WHAT YOU SHOULD DO: Begin at the line with "Consort Road." and output every line through the end of the records, exactly as given. Omit pictures.

ENTRIES PROVIDED:
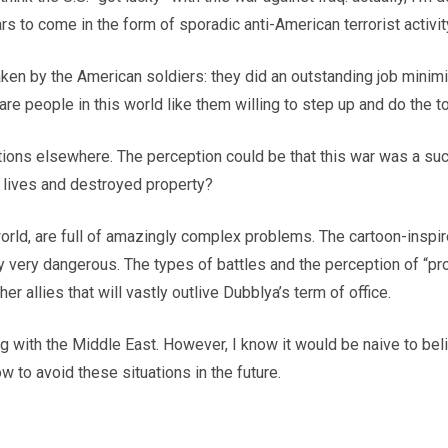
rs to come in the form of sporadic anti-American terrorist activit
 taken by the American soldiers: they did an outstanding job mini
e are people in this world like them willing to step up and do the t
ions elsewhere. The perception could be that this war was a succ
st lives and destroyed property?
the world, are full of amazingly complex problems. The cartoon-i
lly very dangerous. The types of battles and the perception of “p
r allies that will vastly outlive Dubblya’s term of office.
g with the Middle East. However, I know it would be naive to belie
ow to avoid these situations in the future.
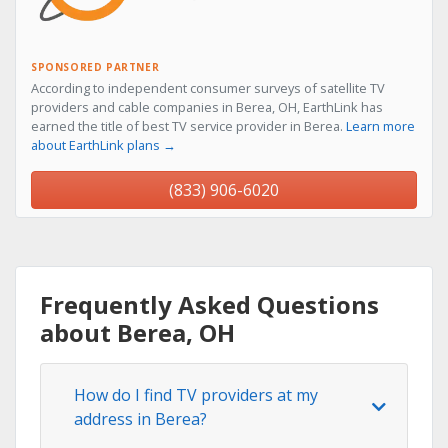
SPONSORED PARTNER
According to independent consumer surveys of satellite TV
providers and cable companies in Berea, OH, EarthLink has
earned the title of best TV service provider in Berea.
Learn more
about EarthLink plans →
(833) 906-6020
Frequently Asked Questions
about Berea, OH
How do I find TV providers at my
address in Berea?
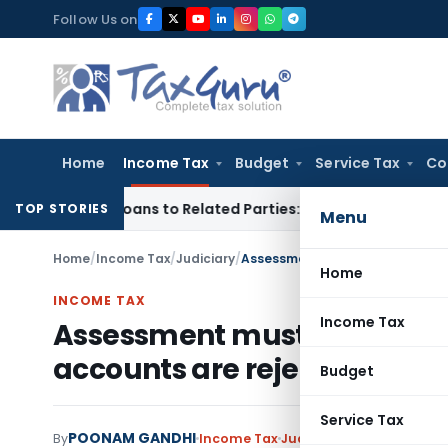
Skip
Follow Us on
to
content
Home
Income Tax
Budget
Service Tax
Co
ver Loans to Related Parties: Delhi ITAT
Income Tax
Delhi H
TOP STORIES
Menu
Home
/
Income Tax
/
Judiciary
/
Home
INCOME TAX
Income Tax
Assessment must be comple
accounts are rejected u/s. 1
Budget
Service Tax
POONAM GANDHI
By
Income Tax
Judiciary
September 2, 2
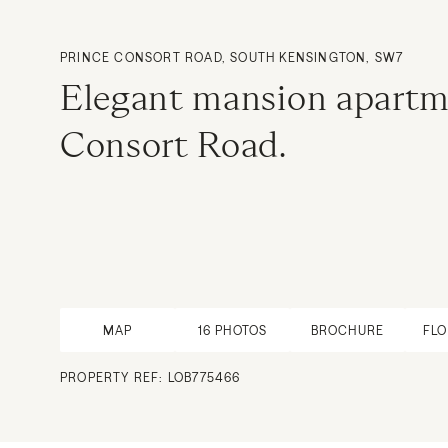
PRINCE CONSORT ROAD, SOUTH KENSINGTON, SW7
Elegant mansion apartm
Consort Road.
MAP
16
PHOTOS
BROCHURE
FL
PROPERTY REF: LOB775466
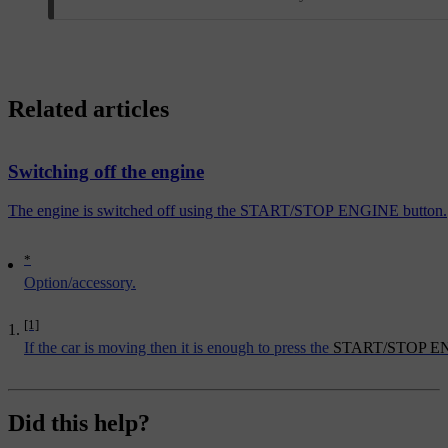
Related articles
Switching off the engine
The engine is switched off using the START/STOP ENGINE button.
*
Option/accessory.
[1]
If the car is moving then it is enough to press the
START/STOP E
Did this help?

ANSWER TO THE PROBLEM:
Consort Road.
MAP
16
PHOTOS
BROCHURE
FL
PROPERTY REF: LOB775466
Related articles
Switching off the engine
The engine is switched off using the START/STOP ENGINE button.
*
Option/accessory.
[1]
If the car is moving then it is enough to press the
START/STOP E
Did this help?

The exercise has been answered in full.